¿Y ahora qué hará el PSOE con Delgado?
Pedro Sánchez no puede aguantar por más tiempo a Dolores Delgado al frente del Ministerio de Justicia. Después de que María Dolores de Cospedal haya tenido la altura ética de abandonar su puesto directivo en la formación de Génova 13, así como su escaño para «liberar al PP de cualquier ataque», Delgado ha de seguir la misma senda. Ambas tienen un denominador común: su cercana relación con el comisario José Manuel Villarejo. No obstante, el caso de la ministra socialista es mucho más grave a tenor de los audios que se han hecho públicos. Los españoles saben que Cospedal mandó espiar a su compañero Javier Arenas y a un hermano de Alfredo Pérez Rubalcaba. Hechos cuanto menos cuestionables por parte de una política que ha sido ejemplar en otros muchos aspectos. Sin embargo, también conocen a la perfección las salvajadas dialécticas que profirió Delgado. Declaraciones que, cualitativa y cuantitativamente, fueron mucho más graves que las de Cospedal.
Para empezar, por el intolerable ataque homófobo a su compañero de Ejecutivo Fernando Grande-Marlaska, al que se refirió como «un maricón». Algo que le hubiera costado el puesto en países como Francia, Alemania o Reino Unido. No sólo eso, sino que siguió alimentando bromas de la misma índole a lo largo de toda aquella conversación. Delgado añadió otras perlas como «ha venido un tío a la Audiencia monísimo, para qué lo vamos a negar, parece George Clooney, pero le pasa lo mismo, es una nenaza». Además, reiteró que «a mí que me den tribunal de hombres, son más fiables… de tías no quiero». Palabras que ponen en solfa el teórico artesonado feminista que define al actual Gobierno. En aquella época era fiscal de la Audiencia Nacional, pero no tuvo reparos en reconocer que «vimos al grupo de tíos del Supremo y la Fiscalía General con unas tías de 17 años… menores de edad», refiriéndose a un viaje en Cartagena de Indias (Colombia). Como fiscal de la Audiencia también oyó cómo Villarejo se jactaba de montar una red de prostitutas para espiar a políticos mientras ella lo jaleaba entre risas con un «¡éxito asegurado!». Estas dos últimas declaraciones la inhabilitan por completo para seguir ejerciendo labores institucionales, ya que suponen dos infracciones del artículo 408 del Código Penal que sanciona la omisión del deber de perseguir delitos.

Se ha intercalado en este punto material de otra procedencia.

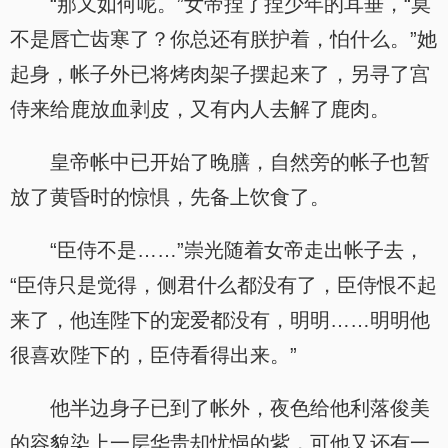
“那又如何呢。”女帝捏了捏少年的耳垂，“莫
不是唇亡齿寒了？你总还有朕护着，怕什么。”她
起身，帐子外已将烤肉架子摆起来了，另寻了宫
侍来给鹿放血剥皮，又有内人去解了鹿肉。
皇帝帐中已开始了晚膳，自然旁的帐子也暂
放了黄昏时的惊惧，先备上饮食了。
“臣侍不是……”崇光随着女帝走出帐子去，
“臣侍只是觉得，侧君什么都没有了，臣侍恨不起
来了，他连陛下的宠爱都没有，明明……明明他
很喜欢陛下的，臣侍看得出来。”
他半边身子已到了帐外，夜色给他利落俊美
的容貌染上一层华贵却忧悒的紫，可他又还有一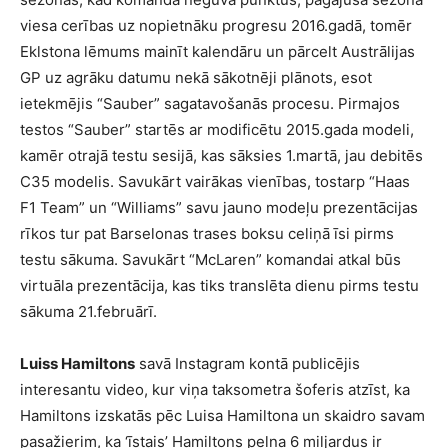
viesa cerības uz nopietnāku progresu 2016.gadā, tomēr
Eklstona lēmums mainīt kalendāru un pārcelt Austrālijas
GP uz agrāku datumu nekā sākotnēji plānots, esot
ietekmējis “Sauber” sagatavošanās procesu. Pirmajos
testos “Sauber” startēs ar modificētu 2015.gada modeli,
kamēr otrajā testu sesijā, kas sāksies 1.martā, jau debitēs
C35 modelis. Savukārt vairākas vienības, tostarp “Haas
F1 Team” un “Williams” savu jauno modeļu prezentācijas
rīkos tur pat Barselonas trases boksu celiņā īsi pirms
testu sākuma. Savukārt “McLaren” komandai atkal būs
virtuāla prezentācija, kas tiks translēta dienu pirms testu
sākuma 21.februārī.
Luiss Hamiltons
savā Instagram kontā publicējis
interesantu video, kur viņa taksometra šoferis atzīst, ka
Hamiltons izskatās pēc Luisa Hamiltona un skaidro savam
pasažierim, ka ‘īstais’ Hamiltons pelna 6 miljardus ir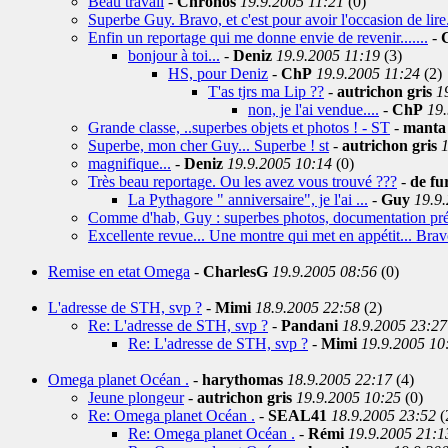
Beau travail
-
Chronos
19.9.2005 11:21
(0)
Superbe Guy. Bravo, et c'est pour avoir l'occasion de lire.
Enfin un reportage qui me donne envie de revenir.......
-
bonjour à toi...
-
Deniz
19.9.2005 11:19
(3)
HS, pour Deniz
-
ChP
19.9.2005 11:24
(2)
T'as tjrs ma Lip ??
-
autrichon gris
1
non, je l'ai vendue....
-
ChP
19.
Grande classe, ..superbes objets et photos ! - ST
-
manta
Superbe, mon cher Guy... Superbe ! st
-
autrichon gris
1
magnifique...
-
Deniz
19.9.2005 10:14
(0)
Très beau reportage. Ou les avez vous trouvé ???
-
de fu
La Pythagore " anniversaire", je l'ai ...
-
Guy
19.9
Comme d'hab, Guy : superbes photos, documentation préc
Excellente revue... Une montre qui met en appétit... Bra
Remise en etat Omega
-
CharlesG
19.9.2005 08:56
(0)
L'adresse de STH, svp ?
-
Mimi
18.9.2005 22:58
(2)
Re: L'adresse de STH, svp ?
-
Pandani
18.9.2005 23:27
Re: L'adresse de STH, svp ?
-
Mimi
19.9.2005 10
Omega planet Océan .
-
harythomas
18.9.2005 22:17
(4)
Jeune plongeur
-
autrichon gris
19.9.2005 10:25
(0)
Re: Omega planet Océan .
-
SEAL41
18.9.2005 23:52
(
Re: Omega planet Océan .
-
Rémi
19.9.2005 21:1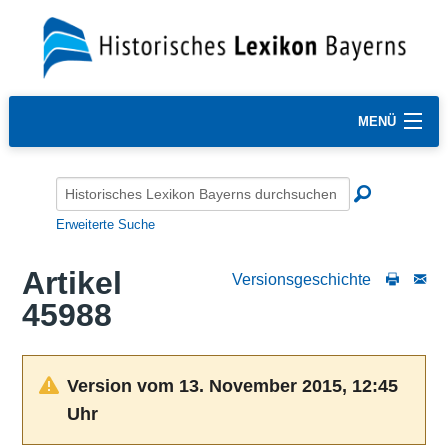
MENÜ
Erweiterte Suche
Artikel
Versionsgeschichte
45988
Version vom 13. November 2015, 12:45
Uhr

Los miembros del Gobierno socialista tienen alergia a dimitir. Si no fuera así, además de Màxim Huerta y Carmen Montón, ya tendrían que haber abandonado sus respectivos cargos el propio presidente por el Tesisgate, Isabel Celaá por falsear un documento oficial, Pedro Duque por ese mismo motivo y por usar sociedades instrumentales para pagar menos impuestos o María Luisa Carcedo por cobrar 150.000 euros en dietas que no le correspondían. Ninguno ha dado el paso, con la consiguiente merma de credibilidad —hasta quedar en nada— del actual Ejecutivo. Ahora, sin embargo, tendrán difícil encontrar una justificación para mantener a Dolores Delgado al frente de Justicia tras el ejercicio de coraje ético que ha tenido Cospedal. El PSOE ha criticado con ahínco a la ex secretaria general del PP. El propio ministro de Fomento, José Luis Ábalos, le pidió que dejara su escaño. Ahora que ya está fuera, y si practican lo que pregonan, la marcha de Cospedal debería ser el previo de la de Delgado. Todo lo demás supondría que los socialistas no pudieran mirar a la cara de los españoles.